Establishing a Testbed for Detection Research
Our research team, led by Dr. Kiran Karra, has been working with the Intelligence Advanced Research Projects Activity (IARPA) on their program, Trojans in Artificial Intelligence (TrojAI), to accelerate research and development of automated detection methods capable of analyzing a range of deep networks for evidence of Trojans.
A key challenge preventing rapid progress was the inability to generate a wide variety of Trojaned models alongside paired clean models to create controlled experiments. Facilitating controlled experimentation for systems that utilize multiple data modalities (e.g. images, text, autonomous agents) and complex architectures were particularly challenging for researchers.
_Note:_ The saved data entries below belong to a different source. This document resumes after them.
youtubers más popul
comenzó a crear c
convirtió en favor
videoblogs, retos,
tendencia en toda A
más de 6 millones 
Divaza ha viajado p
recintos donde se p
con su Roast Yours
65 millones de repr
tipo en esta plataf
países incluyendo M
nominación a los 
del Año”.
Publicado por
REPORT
The team has developed a set of tools to explore various parameters and configurations of Trojaned models, and evaluate emerging detection methods in controlled, repeatable experiments that compare different approaches. Experiments conducted to date have shown that the nature of the trigger, training batch size and dataset poisoning percentage all impact the likelihood that a particular Trojan attack will be successful.
Complementing their work on the TrojAI project, the team is researching a broader range of adversarial vulnerabilities and how they can manifest in deep networks structurally and behaviorally. Ultimately, our research aims to develop effective defenses against these vulnerabilities, including methods for removing Trojans from trained networks.
Transition to NIST and Open Source Tools
We have released an open-sourced set of tools to support research in detecting and defending against Trojan attacks by helping researchers generate datasets and accompanying models with embedded Trojans. We have transitioned the broader software framework to the National Institute of Standards and Technology (NIST) to aid in large-scale test and evaluation of Trojan detection algorithms. Progress against increasingly challenging Trojan detection scenarios can be tracked on NIST’s public leaderboard. The APL team continues to investigate Trojan vulnerabilities in the context of other modalities and architectures.